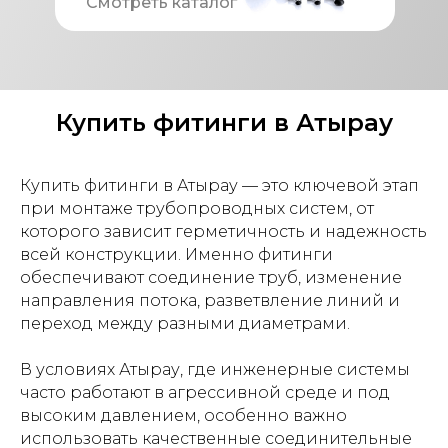
Смотреть каталог
Купить фитинги в Атырау
Купить фитинги в Атырау — это ключевой этап
при монтаже трубопроводных систем, от
которого зависит герметичность и надежность
всей конструкции. Именно фитинги
обеспечивают соединение труб, изменение
направления потока, разветвление линий и
переход между разными диаметрами.
В условиях Атырау, где инженерные системы
часто работают в агрессивной среде и под
высоким давлением, особенно важно
использовать качественные соединительные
★ ★ ★ ★ ★
- _Work to complete_: From the line containing "обеспечивают соединение труб, изменение" through the last line of the entries above, print every line exactly, including both ends, and nothing else.

- _Task result_:
обеспечивают соединение труб, изменение
направления потока, разветвление линий и
переход между разными диаметрами.
В условиях Атырау, где инженерные системы
часто работают в агрессивной среде и под
высоким давлением, особенно важно
использовать качественные соединительные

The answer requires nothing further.